Liber viaticus is a breviary made sometime in the 1350s, at the latest in 1364, for Bishop John of Neumarkt. This is an illuminated manuscript of 319 sheets in relatively good condition preserved to this day (not the original binding) and deposited in the National Museum Library, Prague (sign. XIII A 12).

==Analysis==
The title Liber viaticus comes directly from the book itself, which in a sort of bookplates is the text "Liber viaticus Domini Johannis, Luthomislensis Episcopi, imperialis cancellarii", which can be translated as "travel book of Mr. John, bishop of Litomysl, superior office".
The Codex could therefore serve as a traveling breviary, albeit rather expensive to manufacture at least it raises doubts that he routinely traveled with the book.

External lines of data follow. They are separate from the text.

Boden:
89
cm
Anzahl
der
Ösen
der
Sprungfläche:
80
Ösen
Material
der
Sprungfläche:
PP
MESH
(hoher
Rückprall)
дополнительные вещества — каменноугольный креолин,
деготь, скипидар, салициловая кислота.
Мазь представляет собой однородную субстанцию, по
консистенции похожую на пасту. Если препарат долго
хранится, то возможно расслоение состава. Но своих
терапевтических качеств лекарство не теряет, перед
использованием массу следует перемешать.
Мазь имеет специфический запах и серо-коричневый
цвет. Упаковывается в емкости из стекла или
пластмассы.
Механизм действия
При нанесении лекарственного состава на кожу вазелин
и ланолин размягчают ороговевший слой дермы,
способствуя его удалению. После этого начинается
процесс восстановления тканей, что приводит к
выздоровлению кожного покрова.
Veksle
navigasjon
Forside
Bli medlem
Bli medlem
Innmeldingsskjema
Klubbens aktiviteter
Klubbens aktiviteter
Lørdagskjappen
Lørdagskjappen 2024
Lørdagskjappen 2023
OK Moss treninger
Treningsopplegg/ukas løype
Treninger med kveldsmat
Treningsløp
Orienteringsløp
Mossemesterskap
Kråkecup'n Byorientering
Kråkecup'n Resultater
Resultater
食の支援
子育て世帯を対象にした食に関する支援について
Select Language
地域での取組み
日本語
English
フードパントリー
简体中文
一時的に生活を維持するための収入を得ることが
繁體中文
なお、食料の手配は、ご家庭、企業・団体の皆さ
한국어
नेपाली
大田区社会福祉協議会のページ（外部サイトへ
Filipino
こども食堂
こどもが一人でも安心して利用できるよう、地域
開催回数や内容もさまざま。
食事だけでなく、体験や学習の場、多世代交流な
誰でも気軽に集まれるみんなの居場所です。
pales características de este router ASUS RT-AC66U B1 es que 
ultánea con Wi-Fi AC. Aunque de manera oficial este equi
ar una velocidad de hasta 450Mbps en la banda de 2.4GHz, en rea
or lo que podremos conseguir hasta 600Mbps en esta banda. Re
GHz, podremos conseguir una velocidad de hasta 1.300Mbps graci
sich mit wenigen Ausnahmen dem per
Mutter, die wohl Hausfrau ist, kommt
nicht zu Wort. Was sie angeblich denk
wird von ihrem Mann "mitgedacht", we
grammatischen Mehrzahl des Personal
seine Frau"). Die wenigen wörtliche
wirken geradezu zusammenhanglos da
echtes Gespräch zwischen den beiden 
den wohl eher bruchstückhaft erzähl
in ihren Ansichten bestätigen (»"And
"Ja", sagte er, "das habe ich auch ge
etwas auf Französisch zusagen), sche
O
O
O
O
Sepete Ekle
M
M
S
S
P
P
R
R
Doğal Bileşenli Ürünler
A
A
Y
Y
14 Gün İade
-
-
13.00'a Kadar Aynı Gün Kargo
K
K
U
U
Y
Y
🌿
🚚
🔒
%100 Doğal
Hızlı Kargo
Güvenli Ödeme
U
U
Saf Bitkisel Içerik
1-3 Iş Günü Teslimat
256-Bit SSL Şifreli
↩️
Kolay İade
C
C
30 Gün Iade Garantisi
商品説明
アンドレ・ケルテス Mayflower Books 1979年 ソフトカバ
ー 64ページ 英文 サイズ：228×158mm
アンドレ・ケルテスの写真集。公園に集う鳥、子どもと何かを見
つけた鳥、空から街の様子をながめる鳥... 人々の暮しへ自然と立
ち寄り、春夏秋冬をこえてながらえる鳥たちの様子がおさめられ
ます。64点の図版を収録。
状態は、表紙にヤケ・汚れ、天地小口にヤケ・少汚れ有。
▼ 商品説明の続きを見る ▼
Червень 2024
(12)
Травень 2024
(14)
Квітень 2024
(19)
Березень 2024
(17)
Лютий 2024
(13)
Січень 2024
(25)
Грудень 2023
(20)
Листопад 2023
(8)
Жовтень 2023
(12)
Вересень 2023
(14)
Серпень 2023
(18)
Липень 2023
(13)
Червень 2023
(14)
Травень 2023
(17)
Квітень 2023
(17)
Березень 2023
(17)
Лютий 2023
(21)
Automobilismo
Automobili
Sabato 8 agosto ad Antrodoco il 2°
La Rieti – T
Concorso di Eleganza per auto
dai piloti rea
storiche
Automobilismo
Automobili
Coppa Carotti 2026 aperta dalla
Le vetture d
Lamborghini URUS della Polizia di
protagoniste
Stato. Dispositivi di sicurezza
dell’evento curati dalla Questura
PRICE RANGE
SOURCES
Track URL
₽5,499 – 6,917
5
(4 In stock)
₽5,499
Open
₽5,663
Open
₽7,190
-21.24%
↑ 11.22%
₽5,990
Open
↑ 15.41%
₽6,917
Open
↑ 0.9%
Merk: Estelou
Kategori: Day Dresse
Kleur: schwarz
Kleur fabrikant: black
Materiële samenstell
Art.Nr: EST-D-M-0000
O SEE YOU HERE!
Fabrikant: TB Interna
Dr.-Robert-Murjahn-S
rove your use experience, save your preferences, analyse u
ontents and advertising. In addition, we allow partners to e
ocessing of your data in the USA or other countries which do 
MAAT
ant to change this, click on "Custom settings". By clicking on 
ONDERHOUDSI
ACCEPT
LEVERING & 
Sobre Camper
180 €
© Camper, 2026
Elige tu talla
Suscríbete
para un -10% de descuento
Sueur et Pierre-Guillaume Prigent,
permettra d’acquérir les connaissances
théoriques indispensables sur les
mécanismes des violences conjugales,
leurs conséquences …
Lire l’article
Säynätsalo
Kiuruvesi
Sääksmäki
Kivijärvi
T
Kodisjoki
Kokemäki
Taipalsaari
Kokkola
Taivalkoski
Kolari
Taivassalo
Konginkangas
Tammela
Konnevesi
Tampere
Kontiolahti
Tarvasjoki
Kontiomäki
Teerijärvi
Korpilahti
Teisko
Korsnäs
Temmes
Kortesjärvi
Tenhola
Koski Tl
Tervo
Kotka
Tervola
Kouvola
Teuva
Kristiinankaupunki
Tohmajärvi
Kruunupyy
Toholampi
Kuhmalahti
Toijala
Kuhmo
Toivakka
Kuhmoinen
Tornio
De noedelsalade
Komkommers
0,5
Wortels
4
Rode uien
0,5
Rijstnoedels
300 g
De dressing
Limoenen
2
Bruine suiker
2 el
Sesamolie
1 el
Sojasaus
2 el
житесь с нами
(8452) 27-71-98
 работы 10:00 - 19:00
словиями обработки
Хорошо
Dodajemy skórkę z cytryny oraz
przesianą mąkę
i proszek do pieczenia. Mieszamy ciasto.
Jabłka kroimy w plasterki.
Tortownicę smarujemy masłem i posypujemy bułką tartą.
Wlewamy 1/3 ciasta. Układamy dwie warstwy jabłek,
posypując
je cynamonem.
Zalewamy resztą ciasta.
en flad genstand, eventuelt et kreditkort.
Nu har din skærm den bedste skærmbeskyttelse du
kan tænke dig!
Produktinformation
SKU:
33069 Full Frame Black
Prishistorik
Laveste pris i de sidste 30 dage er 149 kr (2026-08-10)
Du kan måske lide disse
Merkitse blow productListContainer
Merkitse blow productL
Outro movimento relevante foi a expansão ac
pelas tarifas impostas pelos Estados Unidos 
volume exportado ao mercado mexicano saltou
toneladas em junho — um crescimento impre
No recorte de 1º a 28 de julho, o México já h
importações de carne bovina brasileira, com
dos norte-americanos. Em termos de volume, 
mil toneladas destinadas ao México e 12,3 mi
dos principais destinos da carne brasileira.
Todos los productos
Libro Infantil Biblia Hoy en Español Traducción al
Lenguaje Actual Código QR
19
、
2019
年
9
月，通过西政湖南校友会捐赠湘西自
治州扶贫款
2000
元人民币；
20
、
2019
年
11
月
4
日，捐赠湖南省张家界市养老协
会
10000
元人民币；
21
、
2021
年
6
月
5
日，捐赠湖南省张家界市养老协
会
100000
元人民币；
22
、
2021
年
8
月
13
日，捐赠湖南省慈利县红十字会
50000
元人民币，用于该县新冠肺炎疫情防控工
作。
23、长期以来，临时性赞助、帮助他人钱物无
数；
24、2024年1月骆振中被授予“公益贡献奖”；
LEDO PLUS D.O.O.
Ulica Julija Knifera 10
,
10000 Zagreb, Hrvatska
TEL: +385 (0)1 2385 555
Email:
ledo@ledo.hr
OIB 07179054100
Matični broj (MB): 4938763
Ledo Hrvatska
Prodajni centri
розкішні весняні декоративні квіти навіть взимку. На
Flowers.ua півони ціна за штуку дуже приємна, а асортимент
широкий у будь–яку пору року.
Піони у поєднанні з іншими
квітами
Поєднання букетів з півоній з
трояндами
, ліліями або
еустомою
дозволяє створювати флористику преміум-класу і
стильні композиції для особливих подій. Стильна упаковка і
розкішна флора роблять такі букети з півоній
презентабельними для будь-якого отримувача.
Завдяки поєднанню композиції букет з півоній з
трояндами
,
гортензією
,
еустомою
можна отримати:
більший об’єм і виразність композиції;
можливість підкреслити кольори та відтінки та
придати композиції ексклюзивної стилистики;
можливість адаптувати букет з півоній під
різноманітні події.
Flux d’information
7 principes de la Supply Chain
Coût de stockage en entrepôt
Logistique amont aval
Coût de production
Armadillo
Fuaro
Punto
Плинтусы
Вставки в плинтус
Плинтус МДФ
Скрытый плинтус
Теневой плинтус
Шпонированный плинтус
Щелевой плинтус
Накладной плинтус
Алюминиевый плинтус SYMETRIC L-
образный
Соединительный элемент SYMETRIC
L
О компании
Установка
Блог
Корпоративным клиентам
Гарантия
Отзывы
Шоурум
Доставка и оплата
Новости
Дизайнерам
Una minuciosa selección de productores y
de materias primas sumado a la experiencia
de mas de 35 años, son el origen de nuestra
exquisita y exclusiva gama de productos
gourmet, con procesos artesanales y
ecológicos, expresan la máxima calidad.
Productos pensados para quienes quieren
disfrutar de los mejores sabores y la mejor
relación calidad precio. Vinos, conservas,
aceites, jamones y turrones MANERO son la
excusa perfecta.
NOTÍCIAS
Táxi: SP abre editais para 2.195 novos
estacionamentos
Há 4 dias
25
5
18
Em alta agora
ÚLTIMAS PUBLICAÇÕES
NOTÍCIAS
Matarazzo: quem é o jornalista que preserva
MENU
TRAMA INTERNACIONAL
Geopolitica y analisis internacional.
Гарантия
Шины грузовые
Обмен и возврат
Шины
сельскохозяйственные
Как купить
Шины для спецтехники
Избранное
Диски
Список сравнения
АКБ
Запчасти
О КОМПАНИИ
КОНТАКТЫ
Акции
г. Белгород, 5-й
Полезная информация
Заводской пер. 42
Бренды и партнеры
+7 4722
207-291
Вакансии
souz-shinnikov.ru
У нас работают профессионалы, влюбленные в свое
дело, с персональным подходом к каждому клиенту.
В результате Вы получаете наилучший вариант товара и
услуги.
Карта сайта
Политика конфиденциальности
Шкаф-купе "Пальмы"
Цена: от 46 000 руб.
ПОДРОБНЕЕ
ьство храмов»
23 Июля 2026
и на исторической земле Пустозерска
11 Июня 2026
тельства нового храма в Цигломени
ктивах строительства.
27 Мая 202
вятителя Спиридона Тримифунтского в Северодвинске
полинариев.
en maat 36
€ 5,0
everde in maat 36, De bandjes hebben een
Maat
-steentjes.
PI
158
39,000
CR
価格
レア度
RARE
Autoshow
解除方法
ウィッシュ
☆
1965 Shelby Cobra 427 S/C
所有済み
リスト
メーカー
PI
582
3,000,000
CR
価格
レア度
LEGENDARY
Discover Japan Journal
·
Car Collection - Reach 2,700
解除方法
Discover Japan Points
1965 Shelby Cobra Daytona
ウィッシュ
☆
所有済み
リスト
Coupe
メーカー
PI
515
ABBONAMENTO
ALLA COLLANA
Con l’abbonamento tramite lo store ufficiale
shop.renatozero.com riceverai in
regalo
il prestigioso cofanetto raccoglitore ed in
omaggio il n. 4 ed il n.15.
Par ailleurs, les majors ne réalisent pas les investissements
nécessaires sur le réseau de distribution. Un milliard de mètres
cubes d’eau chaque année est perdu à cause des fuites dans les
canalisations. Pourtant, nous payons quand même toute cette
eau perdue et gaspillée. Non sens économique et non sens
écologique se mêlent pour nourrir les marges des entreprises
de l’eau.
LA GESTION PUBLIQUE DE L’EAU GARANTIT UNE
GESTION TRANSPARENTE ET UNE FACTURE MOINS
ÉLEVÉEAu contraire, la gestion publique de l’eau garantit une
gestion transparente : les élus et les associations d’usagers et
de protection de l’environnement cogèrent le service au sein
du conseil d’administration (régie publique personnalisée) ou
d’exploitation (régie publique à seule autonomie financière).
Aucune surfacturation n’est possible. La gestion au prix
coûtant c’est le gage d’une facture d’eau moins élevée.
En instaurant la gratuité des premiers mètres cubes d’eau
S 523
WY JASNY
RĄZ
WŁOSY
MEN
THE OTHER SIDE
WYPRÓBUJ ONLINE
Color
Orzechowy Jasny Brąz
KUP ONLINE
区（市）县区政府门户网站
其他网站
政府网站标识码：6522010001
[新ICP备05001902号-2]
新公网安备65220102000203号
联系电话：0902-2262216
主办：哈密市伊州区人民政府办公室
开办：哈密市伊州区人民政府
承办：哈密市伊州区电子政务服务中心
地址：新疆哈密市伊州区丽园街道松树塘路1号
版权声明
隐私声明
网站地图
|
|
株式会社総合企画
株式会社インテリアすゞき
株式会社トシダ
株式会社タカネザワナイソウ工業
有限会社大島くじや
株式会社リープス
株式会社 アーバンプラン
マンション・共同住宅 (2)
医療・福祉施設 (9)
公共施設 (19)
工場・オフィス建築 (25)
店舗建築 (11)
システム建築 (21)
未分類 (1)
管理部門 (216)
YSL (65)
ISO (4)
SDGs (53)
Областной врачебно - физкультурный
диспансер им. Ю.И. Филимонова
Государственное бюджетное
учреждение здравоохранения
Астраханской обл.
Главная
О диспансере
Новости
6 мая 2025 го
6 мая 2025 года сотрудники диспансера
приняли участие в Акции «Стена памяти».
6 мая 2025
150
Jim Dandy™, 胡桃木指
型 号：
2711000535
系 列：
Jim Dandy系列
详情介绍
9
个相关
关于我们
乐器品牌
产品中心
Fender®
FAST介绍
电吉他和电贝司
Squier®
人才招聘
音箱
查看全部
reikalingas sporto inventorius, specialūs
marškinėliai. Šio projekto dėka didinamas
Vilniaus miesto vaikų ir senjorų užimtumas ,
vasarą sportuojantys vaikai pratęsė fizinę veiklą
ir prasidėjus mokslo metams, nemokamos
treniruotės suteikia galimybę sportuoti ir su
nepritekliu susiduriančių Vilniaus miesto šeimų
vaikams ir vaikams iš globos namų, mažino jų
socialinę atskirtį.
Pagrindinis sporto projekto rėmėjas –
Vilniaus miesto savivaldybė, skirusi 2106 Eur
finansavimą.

The book is especially known for its rich illuminations. The artist (anonymous, in literature known as the Master Liber viaticus), who was well educated; he was familiar with both the Italian and French painting tradition. The Painting concerns several large figure scenes in initials, minor abstract initials, and Drolleries.

== Bibliography ==
- Jiří Fajt. Mistr Liber viaticus, Liber viaticus Jana ze Středy (č. kat. 14), in: FAJT, Jiří, ed. Karel IV., císař z Boží milosti: kultura a umění za vlády Lucemburků 1310–1437. Vyd. 1. Praha: Academia, 2006. ISBN 80-200-1399-7, s. 96–98.